At a mere US $ 175,000 the Premio Alfaguara de Novela is an also-ran by Spanish-language literary (cash) prize standards (though of course still dwarfing the major UK and especially US prizes), but it is relatively prestigious; previous winners under review at the complete review include Red April by Santiago Roncagliolo (2006) and Margarita, How Beautiful the Sea by Sergio Ramírez (1998).
They've announced that this year's prize goes to El ruido de las cosas al caer, by Juan Gabriel Vásquez -- selected from 608 titles (I remind you again of how many few submissions the major US/UK prizes are willing to consider ...).

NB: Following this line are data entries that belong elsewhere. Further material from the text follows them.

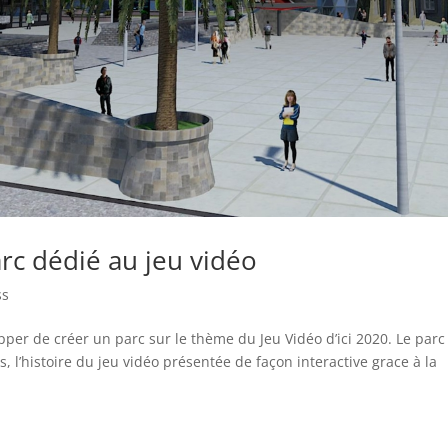
arc dédié au jeu vidéo
ss
pper de créer un parc sur le thème du Jeu Vidéo d’ici 2020. Le parc
s, l’histoire du jeu vidéo présentée de façon interactive grace à la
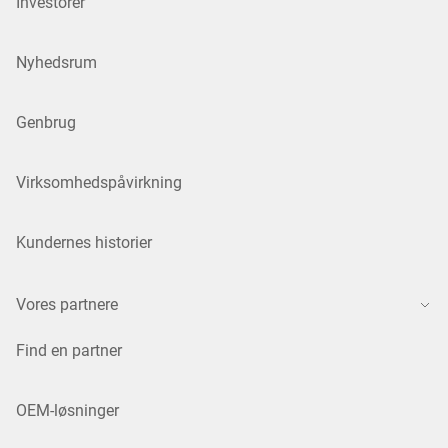
Investorer
Nyhedsrum
Genbrug
Virksomhedspåvirkning
Kundernes historier
Vores partnere
Find en partner
OEM-løsninger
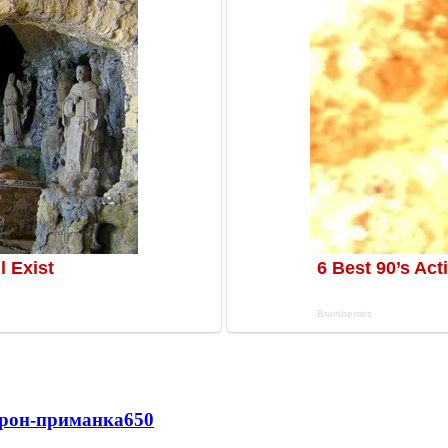
дрон-приманка
650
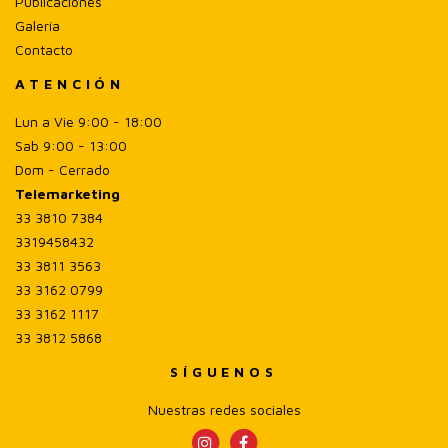
Publicaciones
1976 Dodge D300
Galería
1975 Dodge D300
Contacto
ATENCIÓN
1974 Dodge D300
Lun a Vie 9:00 - 18:00
1973 Dodge D300
Sab 9:00 - 13:00
Dom - Cerrado
1980 Dodge D300 Pick-up
Telemarketing
33 3810 7384
1979 Dodge D300 Pick-up
3319458432
33 3811 3563
1992 Dodge D350
33 3162 0799
1991 Dodge D350
33 3162 1117
33 3812 5868
1990 Dodge D350
SÍGUENOS
1989 Dodge D350
Nuestras redes sociales
1988 Dodge D350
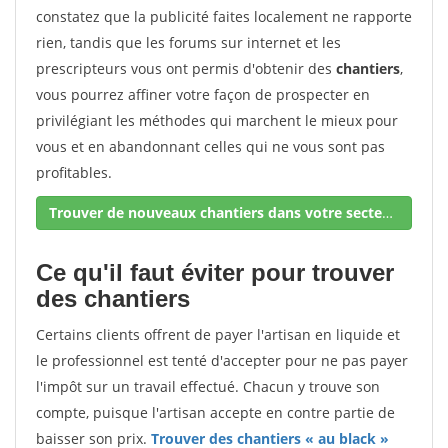
constatez que la publicité faites localement ne rapporte
rien, tandis que les forums sur internet et les
prescripteurs vous ont permis d'obtenir des
chantiers
,
vous pourrez affiner votre façon de prospecter en
privilégiant les méthodes qui marchent le mieux pour
vous et en abandonnant celles qui ne vous sont pas
profitables.
Trouver de nouveaux chantiers dans votre secteur !
Ce qu'il faut éviter pour trouver
des chantiers
Certains clients offrent de payer l'artisan en liquide et
le professionnel est tenté d'accepter pour ne pas payer
l'impôt sur un travail effectué. Chacun y trouve son
compte, puisque l'artisan accepte en contre partie de
baisser son prix.
Trouver des chantiers « au black »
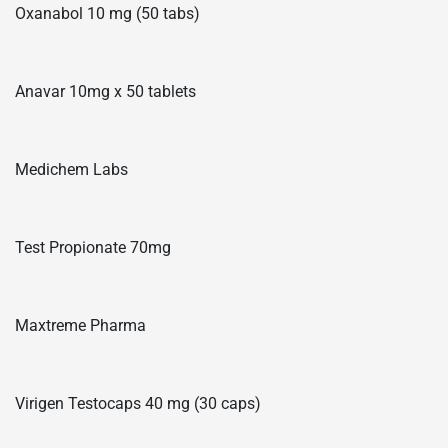
Oxanabol 10 mg (50 tabs)
Anavar 10mg x 50 tablets
Medichem Labs
Test Propionate 70mg
Maxtreme Pharma
Virigen Testocaps 40 mg (30 caps)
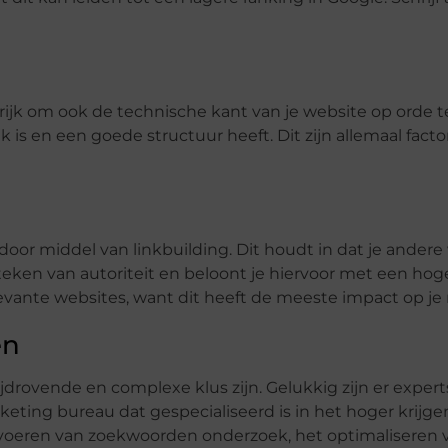
grijk om ook de technische kant van je website op orde 
k is en een goede structuur heeft. Dit zijn allemaal facto
oor middel van linkbuilding. Dit houdt in dat je andere
n teken van autoriteit en beloont je hiervoor met een hog
levante websites, want dit heeft de meeste impact op je 
en
jdrovende en complexe klus zijn. Gelukkig zijn er experts
rketing bureau dat gespecialiseerd is in het hoger krijge
tvoeren van zoekwoorden onderzoek, het optimaliseren v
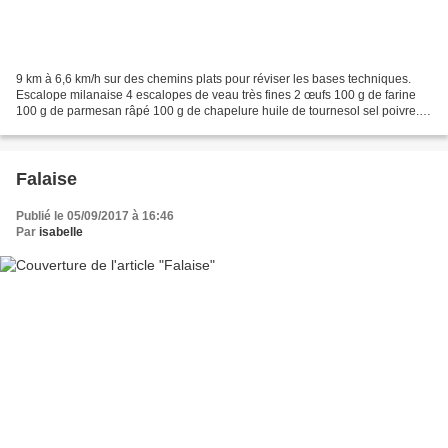
9 km à 6,6 km/h sur des chemins plats pour réviser les bases techniques.
Escalope milanaise 4 escalopes de veau très fines 2 œufs 100 g de farine
100 g de parmesan râpé 100 g de chapelure huile de tournesol sel poivre.
Dans 3 bols, mettez d'un côté les...
Falaise
Publié le 05/09/2017 à 16:46
Par
isabelle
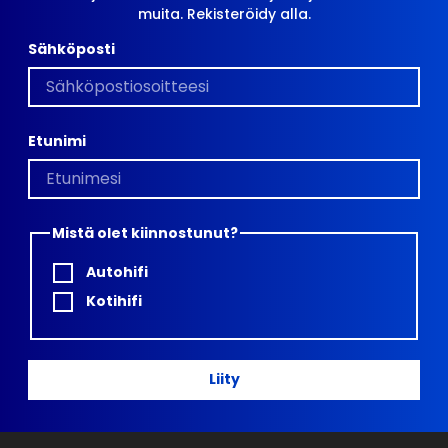
muita. Rekisteröidy alla.
Sähköposti
Etunimi
Mistä olet kiinnostunut?
Autohifi
Kotihifi
Liity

(The run-down of where the submissions come from also gives an interesting picture of the Spanish-language writing scene: Spain leads the way (231), Argentina (105) and Mexico (99) are in a close race for second, while for example Chile is far down the list with a mere 19 submissions.)
See also the brief AP report.
The only Juan Gabriel Vásquez-title under review at the complete review is The Informers.
The Guardian continues its series of having "literary editors reflect on the literary scene in their countries" with Le Monde's Raphaële Rérolle discussing What they're reading in France -- though in fact she offers a broader overview of the publishing and literary scene, rather than really saying much about what's being read in France.
Still, it's fairly interesting, as she notes that midlist titles' sales "have been completely squashed" -- and also that:
In newspapers the space devoted to literature is now relatively stable after a dramatic decline over the past 10 years.
As a result, critics struggle to cover the full range of books produced, caught between the need to talk about what everyone else is talking about, the need to explore types of literature that almost no one is talking about and the wish to get themselves talked about by taking up increasingly clear-cut positions.
It's good to see that Tom Stoppard's Arcadia is back on Broadway (it opened last Thursday; see the official site).
Reviews have been a bit mixed (see links/quotes now add to the complete reviewreview-page), but it's a pretty hard play to ruin (though I have to admit I haven't seen an anywhere near flawless version yet (usually it's the casting that's the problem) -- but I do hope to catch this one, too.)
Since the preparations for the Leipzig fair began, 30 new books by Serbian authors, selected by German publishers, have been translated into German
Similarly, a ton of Icelandic books are being translated into German, in preparation for the Frankfurt Book Fair this fall -- why doesn't this happen with any English-language book events ?
(In part, of course, because there's a constantly ongoing effort to publish English anyway, of course; still, these book fairs seem to add a lot of incentive (and get lots of publicity -- dozens of these Serbian books have been getting reviewed in the German book sections and supplements ...).)
See also the official Serbian page for Leipzig (just German, however).
The most recent addition to the complete review is my review of Umberto Eco's Confessions of a Young Novelist -- his 2008 Richard Ellmann Lectures in Modern Literature, now out from Harvard University Press.